I already have messages on my Kafka server and if you want to learn how to move database records to Kafka please go through my other article here.
So first we will be moving the data to google cloud storage(GCS) which is a RESTful online file storage web service for storing and accessing data on Google Cloud Platform infrastructure. For that, you need to create an account on GCP. Google provides a free tier account and you can create it here. Once you have created the account you can create the bucket using the GCP guide. You would also need to create a service account to get the key which would be required to connect to google cloud services for that use this guide. I have created a bucket called kafka_messgages and folders called customers where I will be storing files.

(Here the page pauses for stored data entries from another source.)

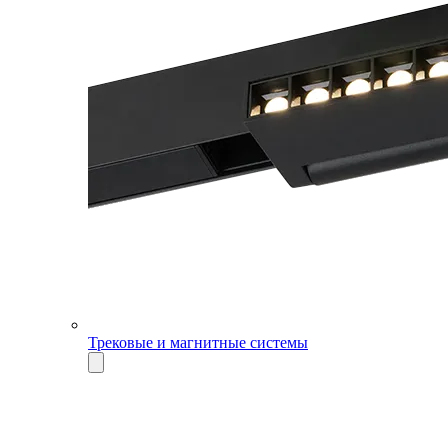
Трековые и магнитные системы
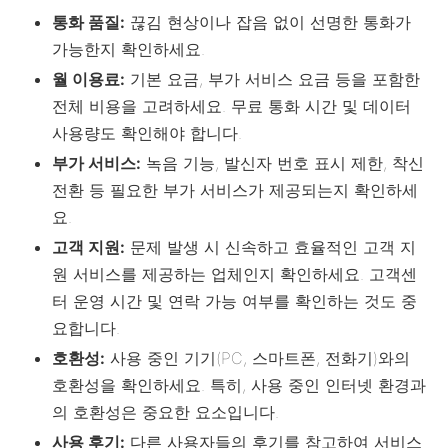
통화 품질:
끊김 현상이나 잡음 없이 선명한 통화가
가능한지 확인하세요.
월 이용료:
기본 요금, 부가 서비스 요금 등을 포함한
전체 비용을 고려하세요. 무료 통화 시간 및 데이터
사용량도 확인해야 합니다.
부가 서비스:
녹음 기능, 발신자 번호 표시 제한, 착신
전환 등 필요한 부가 서비스가 제공되는지 확인하세
요.
고객 지원:
문제 발생 시 신속하고 효율적인 고객 지
원 서비스를 제공하는 업체인지 확인하세요. 고객센
터 운영 시간 및 연락 가능 여부를 확인하는 것도 중
요합니다.
호환성:
사용 중인 기기(PC, 스마트폰, 전화기)와의
호환성을 확인하세요. 특히, 사용 중인 인터넷 환경과
의 호환성은 중요한 요소입니다.
사용 후기:
다른 사용자들의 후기를 참고하여 서비스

Now that we have the service account JSON key let push data to the bucket. I would be converting the data into Parquet format before loading it into the bucket. In this code, you would need to provide the bucket name, the path of your service account key, and the Kafka server.
Get the code here. Let’s check if we have the messages in the buckets.
You can see have three new folders with timestamps and inside we have the data.parquet file. Now, let's create a dataflow job that will move the data from cloud storage to BigQuery. First, you need to create a table in Bigquery. I have created a dataset called kafka and inside that, a table called customers.
In order to run apache beam dataflow job from your terminal you need to install cloud sdk from here. Then create a virtual environment python3 -m venv gcp then activate it source gcp/bin/activate and then
pip install apache-beam
pip install "google-cloud-storage" and
pip install "apache-beam[gcp]"
You can find the code here and edit the file.
Now, let’s run the python file
Now go to GCP console then to dataflow you will should have a new job running.
It will take around 4–5 minutes to run the job. Once it is completed now lets checks Google Bibquery if the data was succefully loaded.
That should give you a quickstart on how to migrate your data to Google Cloud Platform.